=== PROBLEM TO WORK ON ===
Look through the data below and, wherever a line carries the word "HYCM", please copy that line.

=== Page segmentation data ===
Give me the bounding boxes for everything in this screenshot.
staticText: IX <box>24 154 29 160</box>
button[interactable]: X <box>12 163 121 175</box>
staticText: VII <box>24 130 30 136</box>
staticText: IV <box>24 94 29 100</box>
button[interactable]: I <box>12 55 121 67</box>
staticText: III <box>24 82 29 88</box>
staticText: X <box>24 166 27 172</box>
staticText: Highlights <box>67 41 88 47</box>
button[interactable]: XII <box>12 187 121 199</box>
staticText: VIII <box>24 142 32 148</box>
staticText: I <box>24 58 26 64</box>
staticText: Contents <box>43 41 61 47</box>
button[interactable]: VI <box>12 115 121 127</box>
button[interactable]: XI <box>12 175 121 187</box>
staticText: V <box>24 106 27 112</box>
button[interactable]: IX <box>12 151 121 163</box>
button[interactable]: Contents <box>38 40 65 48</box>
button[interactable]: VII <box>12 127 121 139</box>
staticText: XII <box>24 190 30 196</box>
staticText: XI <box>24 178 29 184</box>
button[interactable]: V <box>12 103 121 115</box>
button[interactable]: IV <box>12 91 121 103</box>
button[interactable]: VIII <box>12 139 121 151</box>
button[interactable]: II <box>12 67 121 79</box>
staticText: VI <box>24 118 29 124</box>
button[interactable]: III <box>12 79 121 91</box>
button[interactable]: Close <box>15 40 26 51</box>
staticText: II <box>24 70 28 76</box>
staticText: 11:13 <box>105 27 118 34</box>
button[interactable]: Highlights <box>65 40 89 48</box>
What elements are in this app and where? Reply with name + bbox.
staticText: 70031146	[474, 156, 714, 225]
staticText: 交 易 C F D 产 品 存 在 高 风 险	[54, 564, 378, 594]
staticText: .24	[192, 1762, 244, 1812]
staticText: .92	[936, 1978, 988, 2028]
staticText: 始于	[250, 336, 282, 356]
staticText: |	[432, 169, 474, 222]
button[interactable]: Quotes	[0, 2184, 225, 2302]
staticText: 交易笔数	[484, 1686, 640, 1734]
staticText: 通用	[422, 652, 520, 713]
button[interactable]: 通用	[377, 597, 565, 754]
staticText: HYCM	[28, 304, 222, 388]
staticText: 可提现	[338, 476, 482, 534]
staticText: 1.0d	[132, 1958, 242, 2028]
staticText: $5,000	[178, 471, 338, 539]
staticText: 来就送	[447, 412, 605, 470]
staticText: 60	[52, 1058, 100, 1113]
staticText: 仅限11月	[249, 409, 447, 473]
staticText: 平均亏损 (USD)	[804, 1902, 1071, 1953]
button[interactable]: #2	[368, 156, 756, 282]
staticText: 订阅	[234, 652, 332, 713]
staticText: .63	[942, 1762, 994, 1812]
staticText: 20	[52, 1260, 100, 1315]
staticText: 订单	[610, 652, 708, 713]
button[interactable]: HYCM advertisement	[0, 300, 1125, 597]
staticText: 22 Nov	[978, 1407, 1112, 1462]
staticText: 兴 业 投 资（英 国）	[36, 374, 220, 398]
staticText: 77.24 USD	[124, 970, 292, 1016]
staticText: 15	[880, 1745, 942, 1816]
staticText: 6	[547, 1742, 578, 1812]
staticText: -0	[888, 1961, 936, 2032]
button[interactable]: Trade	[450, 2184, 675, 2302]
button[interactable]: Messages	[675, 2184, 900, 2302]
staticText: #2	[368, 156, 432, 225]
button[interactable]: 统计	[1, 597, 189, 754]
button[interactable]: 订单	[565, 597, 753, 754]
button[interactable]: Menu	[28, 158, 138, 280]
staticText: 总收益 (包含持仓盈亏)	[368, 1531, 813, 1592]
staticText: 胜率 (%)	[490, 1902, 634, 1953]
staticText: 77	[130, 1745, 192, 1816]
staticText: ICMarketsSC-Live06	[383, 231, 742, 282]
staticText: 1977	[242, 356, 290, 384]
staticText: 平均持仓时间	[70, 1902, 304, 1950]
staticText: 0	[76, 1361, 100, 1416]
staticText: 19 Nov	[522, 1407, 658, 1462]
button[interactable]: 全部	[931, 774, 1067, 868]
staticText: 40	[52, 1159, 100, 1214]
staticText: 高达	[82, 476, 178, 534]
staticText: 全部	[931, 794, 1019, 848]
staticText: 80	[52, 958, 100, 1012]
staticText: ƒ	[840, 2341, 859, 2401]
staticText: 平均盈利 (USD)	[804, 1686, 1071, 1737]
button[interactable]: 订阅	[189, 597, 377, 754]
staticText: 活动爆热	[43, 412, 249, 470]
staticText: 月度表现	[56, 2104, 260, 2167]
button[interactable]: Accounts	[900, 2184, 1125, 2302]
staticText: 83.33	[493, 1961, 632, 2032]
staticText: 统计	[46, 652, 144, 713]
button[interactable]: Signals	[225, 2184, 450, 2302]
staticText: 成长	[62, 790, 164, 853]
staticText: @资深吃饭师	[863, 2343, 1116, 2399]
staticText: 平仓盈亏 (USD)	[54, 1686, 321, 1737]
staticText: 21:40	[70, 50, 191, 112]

=== SOLUTION ===
staticText: HYCM	[28, 304, 222, 388]
button[interactable]: HYCM advertisement	[0, 300, 1125, 597]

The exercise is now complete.